His great-grandfather was persecuted for his faith in God, accused of being an enemy of the people, sentenced to death on Stalin’s orders and executed by firing squad in 1937. His grandfather, also a Christian and evangelist, was killed in the Second World War. His father, pastor of two Russian parishes, had been a German prisoner of war for three years. Therefore, it can truly not be claimed that Lev Shults, pastor of the Russian-speaking UMC in Prague, which was founded at the end of 2017, has an idealistic view of a life as disciple of Jesus Christ. But he, too, dedicates his life to the proclamation of the Gospel. In doing so, it is important to him to be open to new ways. “I am convinced that as a pastor and a missionary, I carry a certain responsibility to use every opportunity that God opens up to me to share the Gospel. “
It is precisely in treading new paths that Lev Shults had a formative experience: “If we make ourselves available to the Lord for His use, He will bring us in touch with all kinds of people, from the famous and respected to the simple and despised.” This encourages him to turn to people regardless of social status, education or nationality. For him these are only worldly standards anyway.
Therefore, when he talks to a former prime minister and companion of Václav Havel or a former defense minister, Lev Shults is convinced that he owes the Gospel to all people and that these well-known men are no less dependent on prayer than “any unknown homeless person who is struggling to survive another day”. Sometimes, such relationships with influential people help to open new doors. For example, Lev Shults has been offered the opportunity to be involved in the School of Fine Arts for Russian-speaking youth who seek to become part of the Czech community – by giving lectures on important figures in Czech church history, for instance. In the course of this teaching activity, however, he does not only speak about the lives of these people, but also about their faith in Jesus Christ, which drove them. Lev Shults is convinced: “This is the education these young people need, and it is our responsibility to provide it to them.” He also gives regular lectures at the Russian Center for Science and Culture, reaching new sections of the population.
On the other hand, Lev Shults also experiences how God sends him – together with others – to the poor and desperate and, if he is willing to follow this call, how God also gives him the means to help these people in their need. In these moments, living faith becomes concrete in a completely different way: in passing on food, clothing and other signs of hope and love.

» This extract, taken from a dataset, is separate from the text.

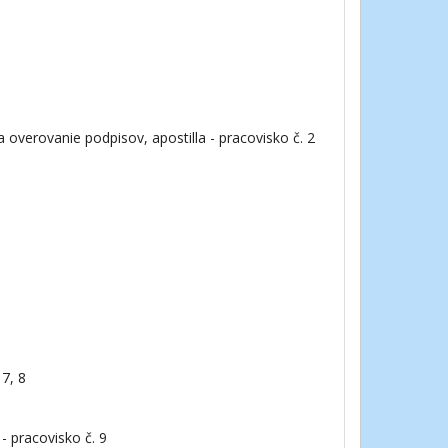
 overovanie podpisov, apostilla - pracovisko č. 2
7, 8
- pracovisko č. 9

As pastor of a Russian-speaking congregation in Czechia, Lev Shults also knows about the need for reconciled cooperation across the borders of cultures and nations: “I believe that Christians coming from different countries should always be able to find common ground in Jesus Christ.” That is why he calls it a blessing that in his church Russians and Ukrainians – despite the antagonism between their countries of origin – share a common journey. Because God is greater than all the politics of this world. But he is also aware of reality: “Unfortunately, not every Russian or Ukrainian church can claim the same.”
Another way to reach people with the Gospel across the borders of nations and cultures is through Bible based English classes. These courses are a good opportunity to invite friends who are secularized and hardly had any positive church experience so far. In a joyful community, they make steps in learning a foreign language, and at the same time they are introduced to pivotal aspects of Christian faith.
Finally, regular activities are organized for young people to build fellowship, strengthen relationships, and awaken faith: excursions, summer camps, table tennis tournaments, concerts… In 2019, a team also took part in a nationwide football competition of the Churches in Czechia – and even won the cup. A team of the Russian-speaking UMC that participated in the International Bible Championships in Prague in 2018 was similarly successful and finished third.
Lev Shults and the Russian-speaking UMC in Prague want to continue to perceive open doors and go where God sends them. It is their prayer that God will fill the many empty churches in the country, and that these buildings will not be visited primarily to take photos, but to meet God there.